Task requirements:
Wherever the word "场均犯规" appears in a line of the data, that line should be copied.

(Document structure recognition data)
------

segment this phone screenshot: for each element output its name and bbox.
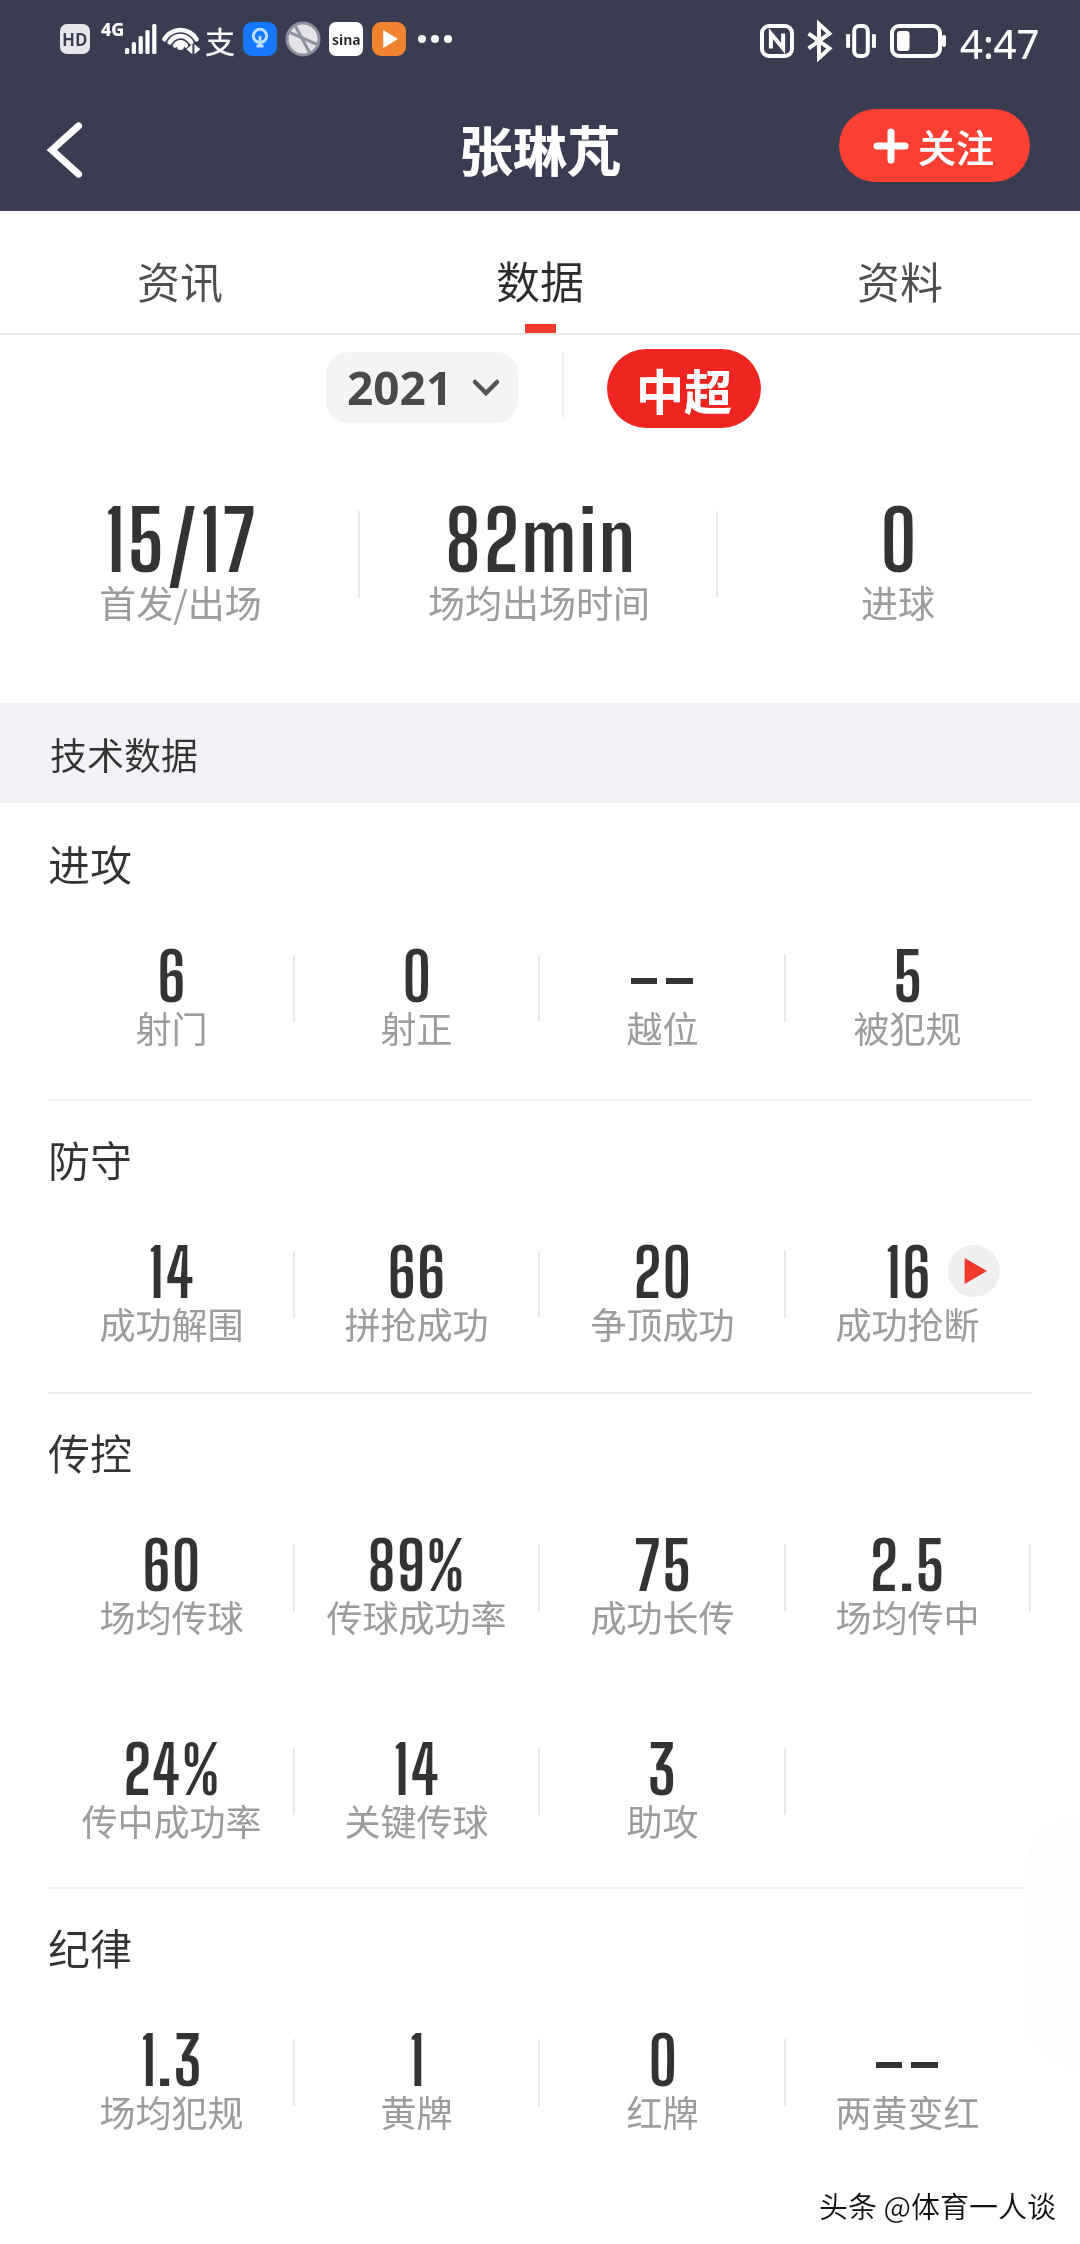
staticText: 两黄变红: [835, 2085, 980, 2137]
button[interactable]: 越位 --: [539, 943, 785, 1043]
staticText: 中超: [636, 354, 733, 424]
staticText: 传中成功率: [81, 1794, 262, 1846]
staticText: 14: [148, 1234, 196, 1312]
staticText: 黄牌: [380, 2085, 453, 2137]
button[interactable]: 传中成功率 24%: [48, 1736, 294, 1836]
staticText: 1.3: [140, 2022, 204, 2100]
staticText: 6: [157, 938, 187, 1016]
staticText: 技术数据: [50, 727, 198, 781]
staticText: 进球: [861, 575, 935, 629]
button[interactable]: 成功抢断 16: [785, 1239, 1031, 1339]
button[interactable]: 2021: [326, 352, 518, 423]
button[interactable]: Play video: [948, 1245, 1000, 1297]
staticText: 75: [634, 1527, 693, 1605]
button[interactable]: [720, 211, 1080, 333]
staticText: 张琳芃: [459, 109, 621, 187]
button[interactable]: 射正 0: [294, 943, 540, 1043]
staticText: HD: [62, 28, 88, 51]
staticText: 成功抢断: [835, 1297, 980, 1349]
staticText: 4G: [101, 17, 125, 42]
button[interactable]: 场均犯规 1.3: [48, 2027, 294, 2127]
button[interactable]: 成功解围 14: [48, 1239, 294, 1339]
staticText: 15/17: [105, 491, 259, 589]
button[interactable]: 被犯规 5: [785, 943, 1031, 1043]
button[interactable]: 首发/出场 15/17: [1, 490, 359, 625]
staticText: 20: [633, 1234, 693, 1312]
staticText: 防守: [48, 1128, 133, 1189]
button[interactable]: 关注: [839, 109, 1030, 182]
staticText: 红牌: [626, 2085, 699, 2137]
staticText: 拼抢成功: [344, 1297, 489, 1349]
button[interactable]: Back: [10, 92, 114, 208]
staticText: 2.5: [870, 1527, 946, 1605]
staticText: 66: [387, 1234, 447, 1312]
staticText: 成功长传: [590, 1590, 735, 1642]
button[interactable]: 中超: [607, 349, 761, 428]
staticText: 资讯: [137, 249, 223, 311]
staticText: 4:47: [960, 16, 1040, 66]
button[interactable]: 关键传球 14: [294, 1736, 540, 1836]
button[interactable]: 两黄变红 --: [785, 2027, 1031, 2127]
staticText: 数据: [496, 248, 584, 312]
staticText: 助攻: [626, 1794, 699, 1846]
staticText: 0: [648, 2022, 679, 2100]
staticText: 越位: [626, 1001, 699, 1053]
staticText: 纪律: [48, 1916, 133, 1977]
staticText: 被犯规: [853, 1001, 962, 1053]
staticText: 争顶成功: [590, 1297, 735, 1349]
staticText: 传控: [48, 1421, 133, 1482]
staticText: 场均传中: [835, 1590, 980, 1642]
staticText: 2021: [347, 356, 453, 419]
button[interactable]: [0, 211, 360, 333]
staticText: 首发/出场: [99, 575, 262, 629]
staticText: 射门: [135, 1001, 208, 1053]
staticText: 进攻: [48, 832, 133, 893]
staticText: 0: [880, 491, 920, 589]
staticText: 成功解围: [99, 1297, 244, 1349]
button[interactable]: 传球成功率 89%: [294, 1532, 540, 1632]
button[interactable]: 红牌 0: [539, 2027, 785, 2127]
staticText: 82min: [445, 491, 638, 589]
staticText: 支: [205, 18, 235, 61]
button[interactable]: 场均传中 2.5: [785, 1532, 1031, 1632]
button[interactable]: 进球 0: [719, 490, 1077, 625]
staticText: 1: [409, 2022, 426, 2100]
staticText: 传球成功率: [326, 1590, 507, 1642]
staticText: 3: [648, 1731, 678, 1809]
staticText: 场均犯规: [99, 2085, 244, 2137]
staticText: 16: [885, 1234, 932, 1312]
staticText: 5: [893, 938, 924, 1016]
staticText: 60: [142, 1527, 202, 1605]
staticText: 0: [402, 938, 433, 1016]
staticText: 关键传球: [344, 1794, 489, 1846]
button[interactable]: 成功长传 75: [539, 1532, 785, 1632]
button[interactable]: 场均传球 60: [48, 1532, 294, 1632]
staticText: 场均传球: [99, 1590, 244, 1642]
button[interactable]: 场均出场时间 82min: [360, 490, 718, 625]
staticText: 场均出场时间: [428, 575, 650, 629]
button[interactable]: 助攻 3: [539, 1736, 785, 1836]
staticText: 资料: [857, 249, 943, 311]
button[interactable]: [360, 211, 720, 333]
staticText: 射正: [380, 1001, 453, 1053]
staticText: 24%: [123, 1731, 222, 1809]
staticText: 14: [393, 1731, 441, 1809]
button[interactable]: 射门 6: [48, 943, 294, 1043]
staticText: 关注: [918, 118, 995, 173]
staticText: 头条 @体育一人谈: [819, 2184, 1056, 2226]
button[interactable]: 拼抢成功 66: [294, 1239, 540, 1339]
staticText: 89%: [367, 1527, 467, 1605]
staticText: sina: [332, 30, 361, 49]
button[interactable]: 争顶成功 20: [539, 1239, 785, 1339]
button[interactable]: 黄牌 1: [294, 2027, 540, 2127]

------

Response:
button[interactable]: 场均犯规 1.3: [48, 2027, 294, 2127]
staticText: 场均犯规: [99, 2085, 244, 2137]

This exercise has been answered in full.